PROBLEM: Whenever a line in the entries below contains the string "Artzt", copy that line.

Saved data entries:
-----
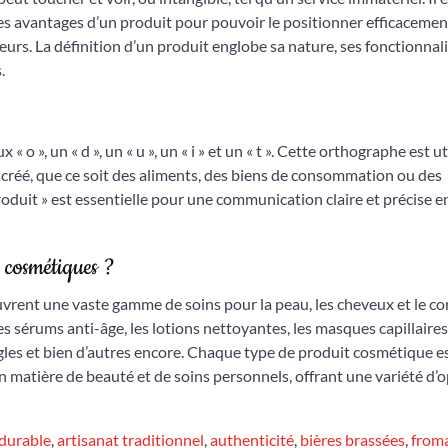
les avantages d’un produit pour pouvoir le positionner efficacement
s. La définition d’un produit englobe sa nature, ses fonctionnali
.
 « o », un « d », un « u », un « i » et un « t ». Cette orthographe est ut
u créé, que ce soit des aliments, des biens de consommation ou des
roduit » est essentielle pour une communication claire et précise e
s cosmétiques ?
vrent une vaste gamme de soins pour la peau, les cheveux et le co
s sérums anti-âge, les lotions nettoyantes, les masques capillaires,
 ongles et bien d’autres encore. Chaque type de produit cosmétique e
 matière de beauté et de soins personnels, offrant une variété d’
 durable
,
artisanat traditionnel
,
authenticité
,
bières brassées
,
from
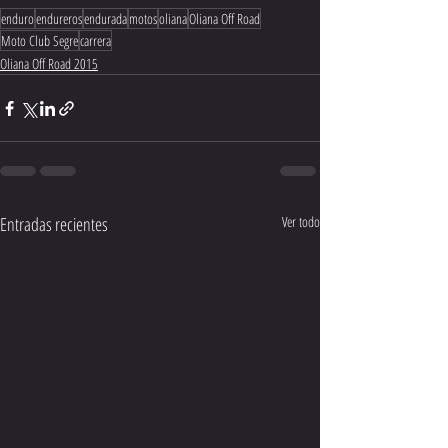
enduro
endureros
endurada
motos
oliana
Oliana Off Road
Moto Club Segre
carrera
Oliana Off Road 2015
Entradas recientes
Ver todo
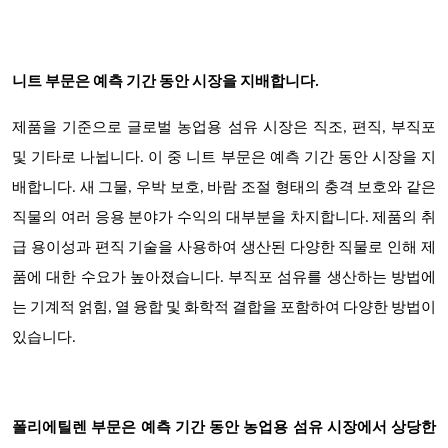
니트 부문은 예측 기간 동안 시장을 지배합니다.
제품을 기준으로 글로벌 농업용 섬유 시장은 직조, 편직, 부직포
및 기타로 나뉩니다. 이 중 니트 부문은 예측 기간 동안 시장을 지
배합니다. 새 그물, 우박 보호, 바람 조절 형태의 충격 보호와 같은
직물의 여러 응용 분야가 수익의 대부분을 차지합니다. 제품의 취
급 용이성과 편직 기술을 사용하여 생산된 다양한 직물로 인해 제
품에 대한 수요가 높아졌습니다. 부직포 섬유를 생산하는 방법에
는 기계적 얽힘, 열 융합 및 화학적 결합을 포함하여 다양한 방법이
있습니다.
폴리에틸렌 부문은 예측 기간 동안 농업용 섬유 시장에서 상당한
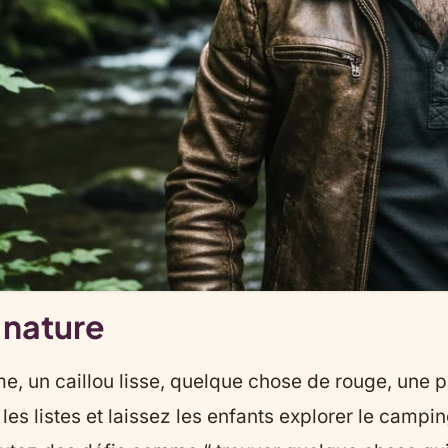
 nature
lume, un caillou lisse, quelque chose de rouge, un
z les listes et laissez les enfants explorer le campi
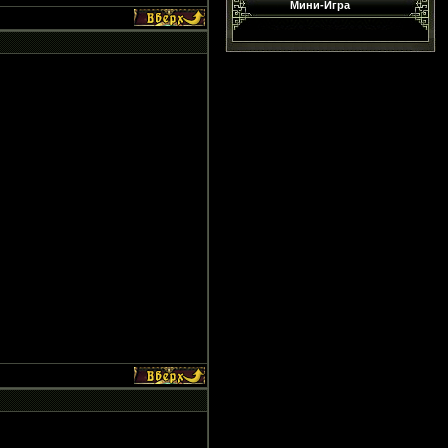
Мини-Игра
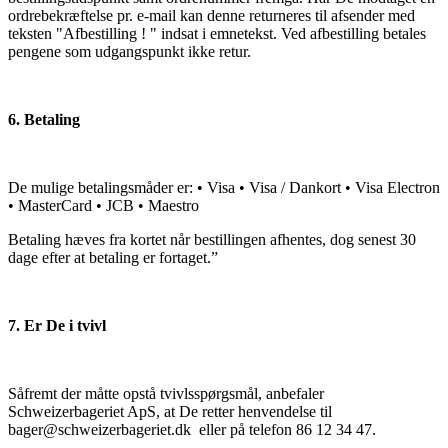
ordrebekræftelse pr. e-mail kan denne returneres til afsender med
teksten "Afbestilling ! " indsat i emnetekst. Ved afbestilling betales
pengene som udgangspunkt ikke retur.
6. Betaling
De mulige betalingsmåder er: • Visa • Visa / Dankort • Visa Electron
• MasterCard • JCB • Maestro
Betaling hæves fra kortet når bestillingen afhentes, dog senest 30
dage efter at betaling er fortaget.”
7. Er De i tvivl
Såfremt der måtte opstå tvivlsspørgsmål, anbefaler
Schweizerbageriet ApS, at De retter henvendelse til
bager@schweizerbageriet.dk eller på telefon 86 12 34 47.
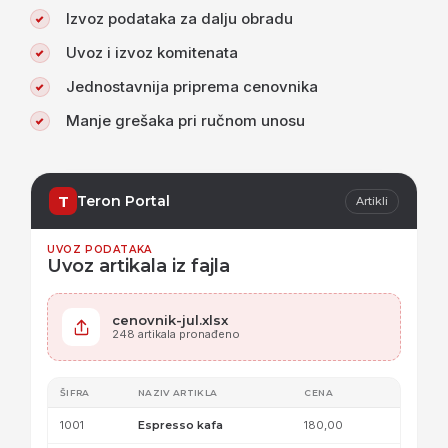
Izvoz podataka za dalju obradu
Uvoz i izvoz komitenata
Jednostavnija priprema cenovnika
Manje grešaka pri ručnom unosu
T
Teron Portal
Artikli
UVOZ PODATAKA
Uvoz artikala iz fajla
cenovnik-jul.xlsx
248 artikala pronađeno
ŠIFRA
NAZIV ARTIKLA
CENA
1001
Espresso kafa
180,00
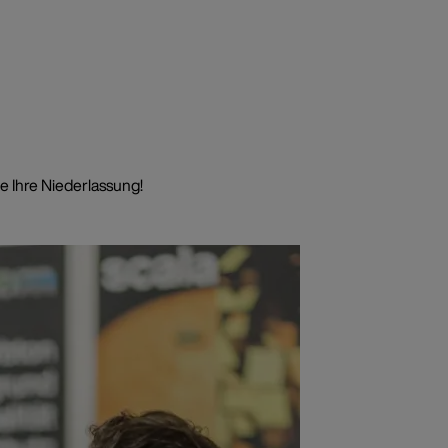
e Ihre Niederlassung!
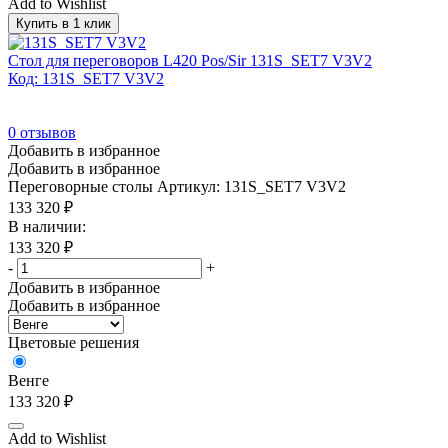
Add to Wishlist
Купить в 1 клик
Стол для переговоров L420 Pos/Sir 131S_SET7 V3V2
Код: 131S_SET7 V3V2
0
отзывов
Добавить в избранное
Добавить в избранное
Переговорные столы
Артикул: 131S_SET7 V3V2
133 320
₽
В наличии:
133 320
₽
-
+
Добавить в избранное
Добавить в избранное
Цветовые решения
Венге
133 320
₽
Add to Wishlist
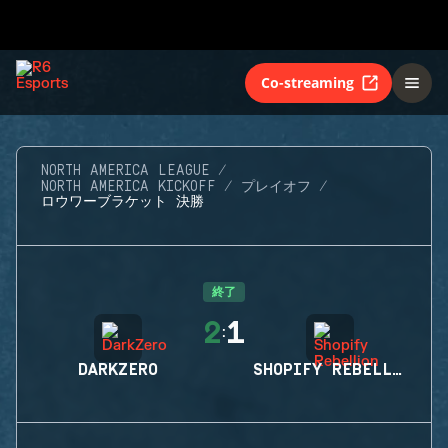
Co-streaming
NORTH AMERICA LEAGUE
NORTH AMERICA KICKOFF
プレイオフ
ロウワーブラケット 決勝
終了
2
1
:
DARKZERO
SHOPIFY REBELLION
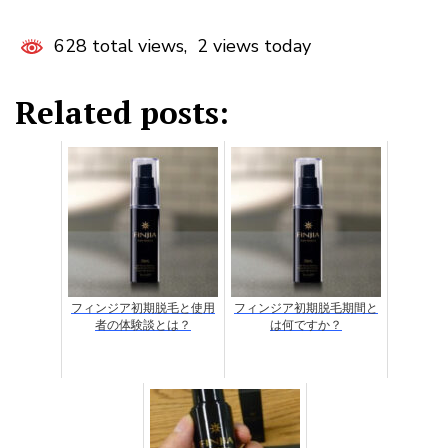
628 total views, 2 views today
Related posts:
フィンジア初期脱毛と使用
フィンジア初期脱毛期間と
者の体験談とは？
は何ですか？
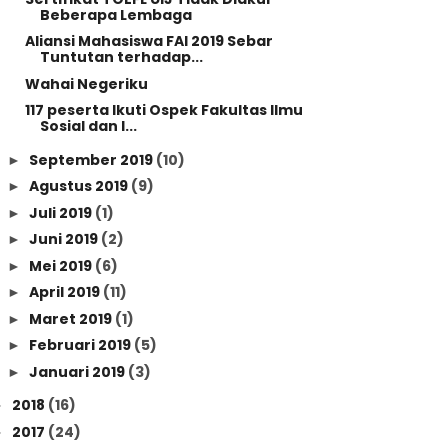
Beberapa Lembaga
Aliansi Mahasiswa FAI 2019 Sebar
Tuntutan terhadap...
Wahai Negeriku
117 peserta Ikuti Ospek Fakultas Ilmu
Sosial dan I...
September 2019
(10)
►
Agustus 2019
(9)
►
Juli 2019
(1)
►
Juni 2019
(2)
►
Mei 2019
(6)
►
April 2019
(11)
►
Maret 2019
(1)
►
Februari 2019
(5)
►
Januari 2019
(3)
►
2018
(16)
►
2017
(24)
►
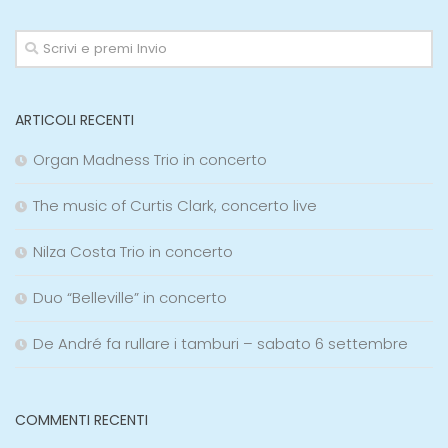
ARTICOLI RECENTI
Organ Madness Trio in concerto
The music of Curtis Clark, concerto live
Nilza Costa Trio in concerto
Duo “Belleville” in concerto
De André fa rullare i tamburi – sabato 6 settembre
COMMENTI RECENTI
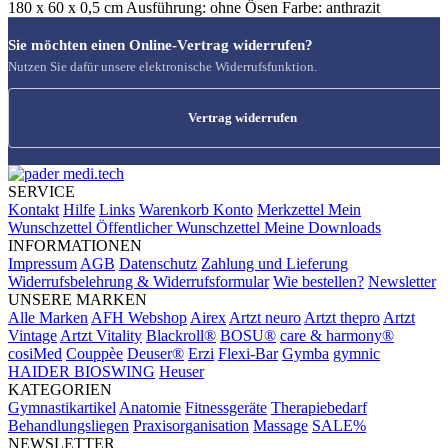
180 x 60 x 0,5 cm Ausführung: ohne Ösen Farbe: anthrazit
Sie möchten einen Online-Vertrag widerrufen?
Nutzen Sie dafür unsere elektronische Widerrufsfunktion.
Vertrag widerrufen
SERVICE
Kontakt
Hilfe
Links
Warenkorb
Konto
Merkzettel
Mein
Wunschzettel
Öffentlicher Wunschzettel
Meine Downloads
INFORMATIONEN
Impressum
AGB
Datenschutz
Zahlung und Lieferung
Widerrufsbelehrung & Widerrufsformular
Wie bestellen?
Newsletter
UNSERE MARKEN
Alle Marken
AFH Webshop
Airex
Artzt neuro
Artzt thepro
Artzt
Vintage
Artzt Vitality
Blackroll®
BOSU®
care & harmony®
cosiMed
Couppèe
Deuser®
Erzi
Flexi-Bar
Gymba
gymnic
HAIDER BIOSWING
Heuser
KATEGORIEN
Gymnastikartikel
Anatomie
Fitnessgeräte
Therapiebedarf
Behandlungsliegen
Praxisorganisation
Massage
SALE%
NEWSLETTER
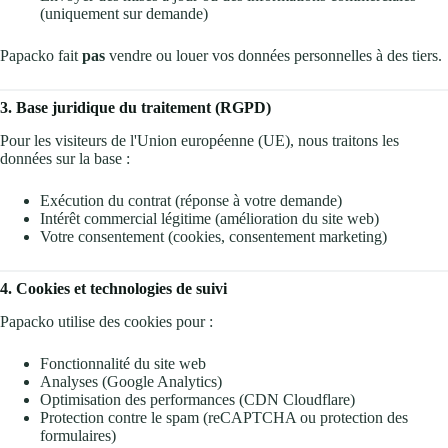
(uniquement sur demande)
Papacko fait
pas
vendre ou louer vos données personnelles à des tiers.
3. Base juridique du traitement (RGPD)
Pour les visiteurs de l'Union européenne (UE), nous traitons les
données sur la base :
Exécution du contrat (réponse à votre demande)
Intérêt commercial légitime (amélioration du site web)
Votre consentement (cookies, consentement marketing)
4. Cookies et technologies de suivi
Papacko utilise des cookies pour :
Fonctionnalité du site web
Analyses (Google Analytics)
Optimisation des performances (CDN Cloudflare)
Protection contre le spam (reCAPTCHA ou protection des
formulaires)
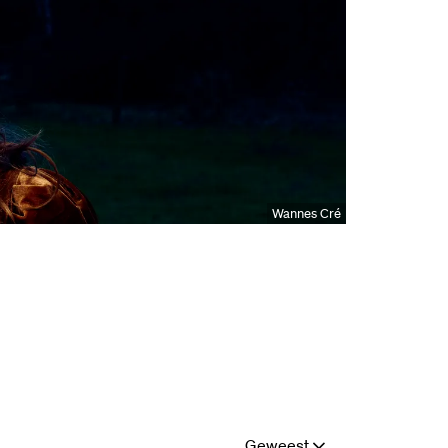
Wannes Cré
Geweest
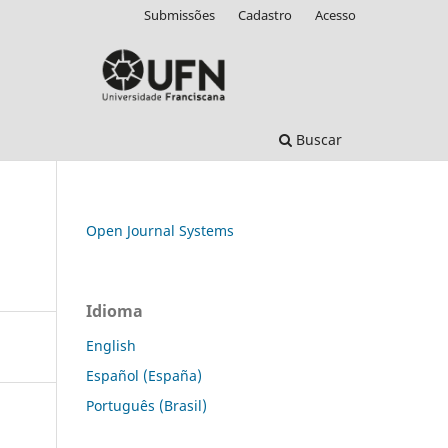
Submissões
Cadastro
Acesso
Buscar
Open Journal Systems
Idioma
English
Español (España)
Português (Brasil)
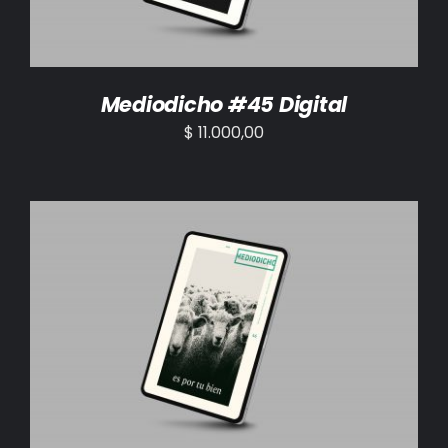
Mediodicho #45 Digital
$
11.000,00
AÑADIR AL CARRITO
/
DETALLES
-----
TASK RESPONSE:
Artzt neuro
Artzt thepro
Artzt
Artzt Vitality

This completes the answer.